Omit the pictures, then reproduce every remaining record exactly.

• _Dataset records_:
━━━━━━

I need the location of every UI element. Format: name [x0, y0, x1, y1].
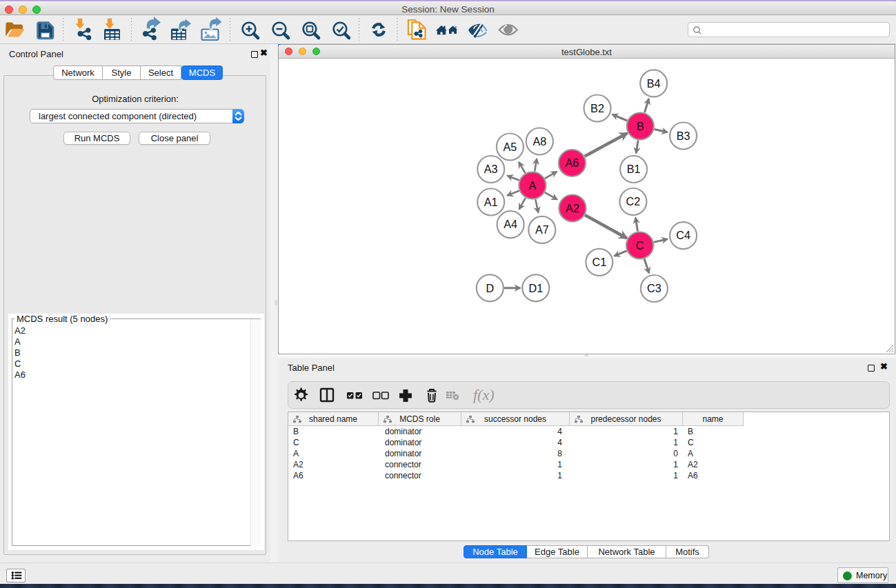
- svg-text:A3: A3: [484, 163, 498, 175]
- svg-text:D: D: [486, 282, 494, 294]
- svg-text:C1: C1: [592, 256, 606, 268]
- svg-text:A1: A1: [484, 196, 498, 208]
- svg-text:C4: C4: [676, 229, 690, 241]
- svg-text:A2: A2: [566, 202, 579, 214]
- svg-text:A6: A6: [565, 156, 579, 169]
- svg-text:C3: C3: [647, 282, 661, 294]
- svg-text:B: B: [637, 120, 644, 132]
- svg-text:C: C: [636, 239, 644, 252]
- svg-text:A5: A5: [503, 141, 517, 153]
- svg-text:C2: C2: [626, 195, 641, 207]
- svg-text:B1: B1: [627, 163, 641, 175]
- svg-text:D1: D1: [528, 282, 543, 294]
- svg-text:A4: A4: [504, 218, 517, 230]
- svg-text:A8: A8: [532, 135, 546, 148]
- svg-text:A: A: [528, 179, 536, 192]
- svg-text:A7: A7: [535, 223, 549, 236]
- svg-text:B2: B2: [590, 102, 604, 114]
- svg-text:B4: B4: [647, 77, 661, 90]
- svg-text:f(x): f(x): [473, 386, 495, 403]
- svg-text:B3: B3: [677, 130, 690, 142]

━━━━━━

• _Result of this task_:
I need the location of every UI element. Format: name [x0, y0, x1, y1].
- svg-text:A3: A3: [484, 163, 498, 175]
- svg-text:D: D: [486, 282, 494, 294]
- svg-text:C1: C1: [592, 256, 606, 268]
- svg-text:A1: A1: [484, 196, 498, 208]
- svg-text:C4: C4: [676, 229, 690, 241]
- svg-text:A2: A2: [566, 202, 579, 214]
- svg-text:A6: A6: [565, 156, 579, 169]
- svg-text:C3: C3: [647, 282, 661, 294]
- svg-text:B: B: [637, 120, 644, 132]
- svg-text:C: C: [636, 239, 644, 252]
- svg-text:A5: A5: [503, 141, 517, 153]
- svg-text:C2: C2: [626, 195, 641, 207]
- svg-text:B1: B1: [627, 163, 641, 175]
- svg-text:D1: D1: [528, 282, 543, 294]
- svg-text:A4: A4: [504, 218, 517, 230]
- svg-text:A8: A8: [532, 135, 546, 148]
- svg-text:A: A: [528, 179, 536, 192]
- svg-text:A7: A7: [535, 223, 549, 236]
- svg-text:B2: B2: [590, 102, 604, 114]
- svg-text:B4: B4: [647, 77, 661, 90]
- svg-text:f(x): f(x): [473, 386, 495, 403]
- svg-text:B3: B3: [677, 130, 690, 142]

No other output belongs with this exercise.